Mas há outras liberdades pessoais que ainda nos são permitidas, mais elaboradas e civilizadas que aquele simples discurso humano, o qual ainda é bastante similar ao sons dos chimpanzés. Por algum descuido oficial, o qual eu sou incapaz de explicar, nós ainda podemos escrever cartas privadas se as colocarmos nas caixas de correios públicas. O Chefe Geral dos Correios não escreve todas as nossas cartas para nós; nem mesmo o carteiro local já tem esses poderes locais. Não posso conceber como é que os reformadores fracassaram em notar a necessidade de unir, reorganizar, coordenar, codificar e ligar todo esse sistema — ou falta de sistema — complexo, caótico e dispendioso. Deve haver enormes quantidades de sobreposições, com uns seis jovens rapazes escrevendo cartas para apenas uma jovem dama. Deve haver um padrão educacional terrivelmente baixo, sendo permitido a todos os tipos de pessoas pobres colocar em suas cartas quaisquer grafias e gramáticas que quiserem. E toda essa anarquia e deterioração poderia se acabar com o simples processo de padronização de toda correspondência. Sei que se usar a palavra "padronização", o sr. H. G. Wells acolherá a idéia e começará a pensar nela seriamente (de fato, se abre perante mim um grande leque de possíveis reformas sociais).

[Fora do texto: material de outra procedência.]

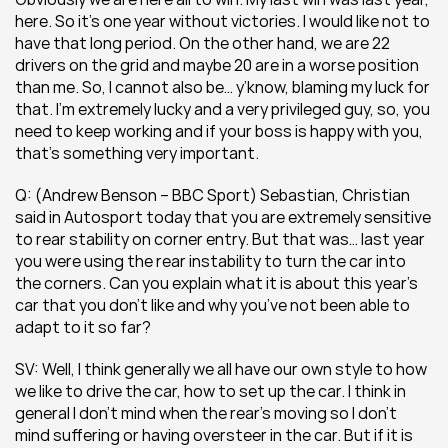
here. So it’s one year without victories. I would like not to 
have that long period. On the other hand, we are 22 
drivers on the grid and maybe 20 are in a worse position 
than me. So, I cannot also be… y’know, blaming my luck for 
that. I’m extremely lucky and a very privileged guy, so, you 
need to keep working and if your boss is happy with you, 
that’s something very important.
Q: (Andrew Benson – BBC Sport) Sebastian, Christian 
said in Autosport today that you are extremely sensitive 
to rear stability on corner entry. But that was… last year 
you were using the rear instability to turn the car into 
the corners. Can you explain what it is about this year’s 
car that you don’t like and why you’ve not been able to 
adapt to it so far?
SV: Well, I think generally we all have our own style to how 
we like to drive the car, how to set up the car. I think in 
general I don’t mind when the rear’s moving so I don’t 
mind suffering or having oversteer in the car. But if it is 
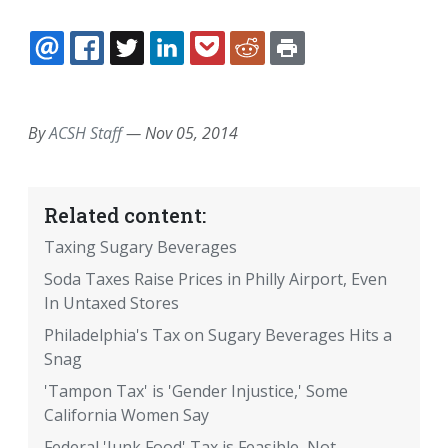
EMAIL
FACEBOOK
TWITTER
LINKEDIN
POCKET
REDDIT
PRINT
By
ACSH Staff
—
Nov 05, 2014
Related content:
Taxing Sugary Beverages
Soda Taxes Raise Prices in Philly Airport, Even
In Untaxed Stores
Philadelphia's Tax on Sugary Beverages Hits a
Snag
'Tampon Tax' is 'Gender Injustice,' Some
California Women Say
Federal 'Junk Food' Tax is Feasible, Not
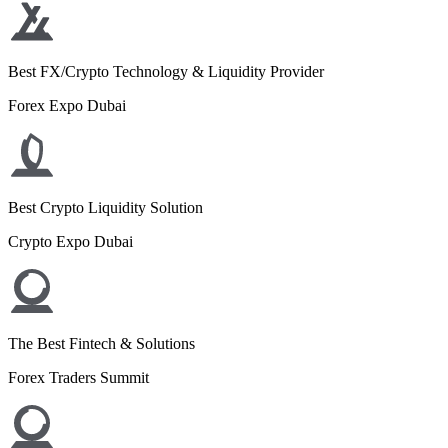
Best FX/Crypto Technology & Liquidity Provider
Forex Expo Dubai
Best Crypto Liquidity Solution
Crypto Expo Dubai
The Best Fintech & Solutions
Forex Traders Summit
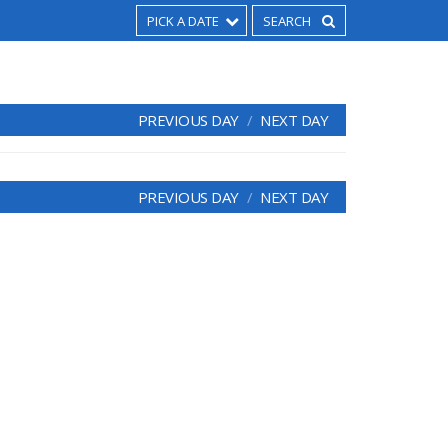
PICK A DATE
PREVIOUS DAY
NEXT DAY
PREVIOUS DAY
NEXT DAY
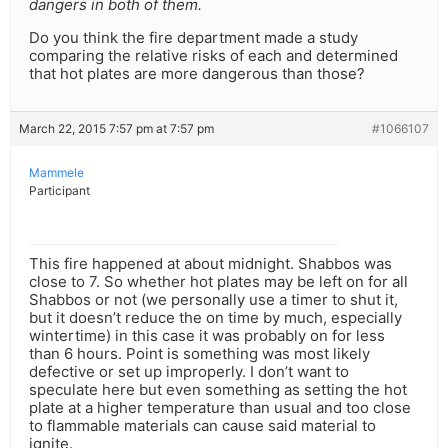
dangers in both of them.
Do you think the fire department made a study
comparing the relative risks of each and determined
that hot plates are more dangerous than those?
March 22, 2015 7:57 pm at 7:57 pm
#1066107
Mammele
Participant
This fire happened at about midnight. Shabbos was
close to 7. So whether hot plates may be left on for all
Shabbos or not (we personally use a timer to shut it,
but it doesn’t reduce the on time by much, especially
wintertime) in this case it was probably on for less
than 6 hours. Point is something was most likely
defective or set up improperly. I don’t want to
speculate here but even something as setting the hot
plate at a higher temperature than usual and too close
to flammable materials can cause said material to
ignite.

Aparentemente, o primeiro e mais óbvio método seria o governo nos enviar formulários oficiais para nossas amigáveis correspondências, para serem preenchidos como os formulários de seguros ou do imposto de renda. Aqui ali, mesmo na comunicação mais exemplar, haveria palavras deixadas em branco, as quais o indivíduo poderia preencher por si mesmo. Eu tenho uma idéia quase pronta de uma carta de amor oficial, impressa na forma "Eu ________ você", para que o cidadão pudesse inserir "amo", ou "gosto de", ou "adoro", com a expectativa de um novo casamento civil; ou "renuncio a", ou "repudio", ou "execro", com a expectativa de um novo e mais civil divórcio. Mas mesmo essas lacunas para variação verbal devem ser admitidas com cuidado; pois o objetivo da reforma inteira é aumentar o nível geral de toda correspondência a uma altura inalcançável à maioria atualmente.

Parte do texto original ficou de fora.